*** PROVIDED DATA Section Begins ***

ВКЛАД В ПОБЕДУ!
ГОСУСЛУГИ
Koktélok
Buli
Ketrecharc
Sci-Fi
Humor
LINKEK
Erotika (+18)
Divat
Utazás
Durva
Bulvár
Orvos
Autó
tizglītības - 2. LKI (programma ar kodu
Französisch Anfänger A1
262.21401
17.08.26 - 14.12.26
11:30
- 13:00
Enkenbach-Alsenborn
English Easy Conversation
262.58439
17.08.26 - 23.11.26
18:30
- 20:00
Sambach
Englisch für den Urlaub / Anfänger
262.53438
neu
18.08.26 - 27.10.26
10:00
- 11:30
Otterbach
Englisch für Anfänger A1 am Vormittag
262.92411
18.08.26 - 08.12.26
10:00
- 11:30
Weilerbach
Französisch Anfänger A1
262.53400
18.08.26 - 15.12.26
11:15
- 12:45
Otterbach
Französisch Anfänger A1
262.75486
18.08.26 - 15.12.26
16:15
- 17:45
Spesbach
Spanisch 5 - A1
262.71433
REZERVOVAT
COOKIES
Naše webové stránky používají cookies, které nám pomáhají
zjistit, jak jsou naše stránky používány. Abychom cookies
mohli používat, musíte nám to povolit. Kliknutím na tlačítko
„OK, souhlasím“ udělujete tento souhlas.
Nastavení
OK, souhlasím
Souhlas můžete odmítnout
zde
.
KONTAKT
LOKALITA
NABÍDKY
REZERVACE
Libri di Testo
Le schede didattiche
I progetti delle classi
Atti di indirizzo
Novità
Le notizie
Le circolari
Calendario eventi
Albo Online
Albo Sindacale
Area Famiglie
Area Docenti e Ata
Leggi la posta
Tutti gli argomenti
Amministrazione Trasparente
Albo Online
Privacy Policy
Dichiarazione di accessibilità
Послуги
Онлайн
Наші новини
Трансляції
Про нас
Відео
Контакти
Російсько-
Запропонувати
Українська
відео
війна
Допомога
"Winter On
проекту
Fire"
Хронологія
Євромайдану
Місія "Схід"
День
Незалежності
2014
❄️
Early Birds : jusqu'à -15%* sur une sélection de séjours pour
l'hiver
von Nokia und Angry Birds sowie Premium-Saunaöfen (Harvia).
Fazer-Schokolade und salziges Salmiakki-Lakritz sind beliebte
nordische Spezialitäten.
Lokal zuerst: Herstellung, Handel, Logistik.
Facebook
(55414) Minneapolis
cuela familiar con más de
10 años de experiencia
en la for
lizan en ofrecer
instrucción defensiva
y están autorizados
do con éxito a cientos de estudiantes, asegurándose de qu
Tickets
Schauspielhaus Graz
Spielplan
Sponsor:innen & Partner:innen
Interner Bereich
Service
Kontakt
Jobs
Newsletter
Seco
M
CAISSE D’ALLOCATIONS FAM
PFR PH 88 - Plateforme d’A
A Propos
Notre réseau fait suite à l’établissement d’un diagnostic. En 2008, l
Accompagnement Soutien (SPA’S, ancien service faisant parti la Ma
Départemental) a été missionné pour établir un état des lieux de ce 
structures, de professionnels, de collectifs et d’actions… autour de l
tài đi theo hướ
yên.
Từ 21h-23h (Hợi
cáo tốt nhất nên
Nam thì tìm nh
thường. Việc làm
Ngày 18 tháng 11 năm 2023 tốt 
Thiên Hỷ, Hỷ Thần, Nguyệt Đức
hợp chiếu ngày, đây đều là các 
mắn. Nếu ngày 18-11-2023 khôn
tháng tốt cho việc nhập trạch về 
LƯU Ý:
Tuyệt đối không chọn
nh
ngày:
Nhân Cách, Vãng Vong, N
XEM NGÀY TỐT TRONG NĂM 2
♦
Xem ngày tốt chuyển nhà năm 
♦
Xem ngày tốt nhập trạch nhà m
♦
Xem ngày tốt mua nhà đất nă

*** PROVIDED DATA Section Ends ***

:: ACTION ITEM ::
Every line above is to be transcribed exactly, with nothing dropped.

:: RESULT ::
ВКЛАД В ПОБЕДУ!
ГОСУСЛУГИ
Koktélok
Buli
Ketrecharc
Sci-Fi
Humor
LINKEK
Erotika (+18)
Divat
Utazás
Durva
Bulvár
Orvos
Autó
tizglītības - 2. LKI (programma ar kodu
Französisch Anfänger A1
262.21401
17.08.26 - 14.12.26
11:30
- 13:00
Enkenbach-Alsenborn
English Easy Conversation
262.58439
17.08.26 - 23.11.26
18:30
- 20:00
Sambach
Englisch für den Urlaub / Anfänger
262.53438
neu
18.08.26 - 27.10.26
10:00
- 11:30
Otterbach
Englisch für Anfänger A1 am Vormittag
262.92411
18.08.26 - 08.12.26
10:00
- 11:30
Weilerbach
Französisch Anfänger A1
262.53400
18.08.26 - 15.12.26
11:15
- 12:45
Otterbach
Französisch Anfänger A1
262.75486
18.08.26 - 15.12.26
16:15
- 17:45
Spesbach
Spanisch 5 - A1
262.71433
REZERVOVAT
COOKIES
Naše webové stránky používají cookies, které nám pomáhají
zjistit, jak jsou naše stránky používány. Abychom cookies
mohli používat, musíte nám to povolit. Kliknutím na tlačítko
„OK, souhlasím“ udělujete tento souhlas.
Nastavení
OK, souhlasím
Souhlas můžete odmítnout
zde
.
KONTAKT
LOKALITA
NABÍDKY
REZERVACE
Libri di Testo
Le schede didattiche
I progetti delle classi
Atti di indirizzo
Novità
Le notizie
Le circolari
Calendario eventi
Albo Online
Albo Sindacale
Area Famiglie
Area Docenti e Ata
Leggi la posta
Tutti gli argomenti
Amministrazione Trasparente
Albo Online
Privacy Policy
Dichiarazione di accessibilità
Послуги
Онлайн
Наші новини
Трансляції
Про нас
Відео
Контакти
Російсько-
Запропонувати
Українська
відео
війна
Допомога
"Winter On
проекту
Fire"
Хронологія
Євромайдану
Місія "Схід"
День
Незалежності
2014
❄️
Early Birds : jusqu'à -15%* sur une sélection de séjours pour
l'hiver
von Nokia und Angry Birds sowie Premium-Saunaöfen (Harvia).
Fazer-Schokolade und salziges Salmiakki-Lakritz sind beliebte
nordische Spezialitäten.
Lokal zuerst: Herstellung, Handel, Logistik.
Facebook
(55414) Minneapolis
cuela familiar con más de
10 años de experiencia
en la for
lizan en ofrecer
instrucción defensiva
y están autorizados
do con éxito a cientos de estudiantes, asegurándose de qu
Tickets
Schauspielhaus Graz
Spielplan
Sponsor:innen & Partner:innen
Interner Bereich
Service
Kontakt
Jobs
Newsletter
Seco
M
CAISSE D’ALLOCATIONS FAM
PFR PH 88 - Plateforme d’A
A Propos
Notre réseau fait suite à l’établissement d’un diagnostic. En 2008, l
Accompagnement Soutien (SPA’S, ancien service faisant parti la Ma
Départemental) a été missionné pour établir un état des lieux de ce 
structures, de professionnels, de collectifs et d’actions… autour de l
tài đi theo hướ
yên.
Từ 21h-23h (Hợi
cáo tốt nhất nên
Nam thì tìm nh
thường. Việc làm
Ngày 18 tháng 11 năm 2023 tốt 
Thiên Hỷ, Hỷ Thần, Nguyệt Đức
hợp chiếu ngày, đây đều là các 
mắn. Nếu ngày 18-11-2023 khôn
tháng tốt cho việc nhập trạch về 
LƯU Ý:
Tuyệt đối không chọn
nh
ngày:
Nhân Cách, Vãng Vong, N
XEM NGÀY TỐT TRONG NĂM 2
♦
Xem ngày tốt chuyển nhà năm 
♦
Xem ngày tốt nhập trạch nhà m
♦
Xem ngày tốt mua nhà đất nă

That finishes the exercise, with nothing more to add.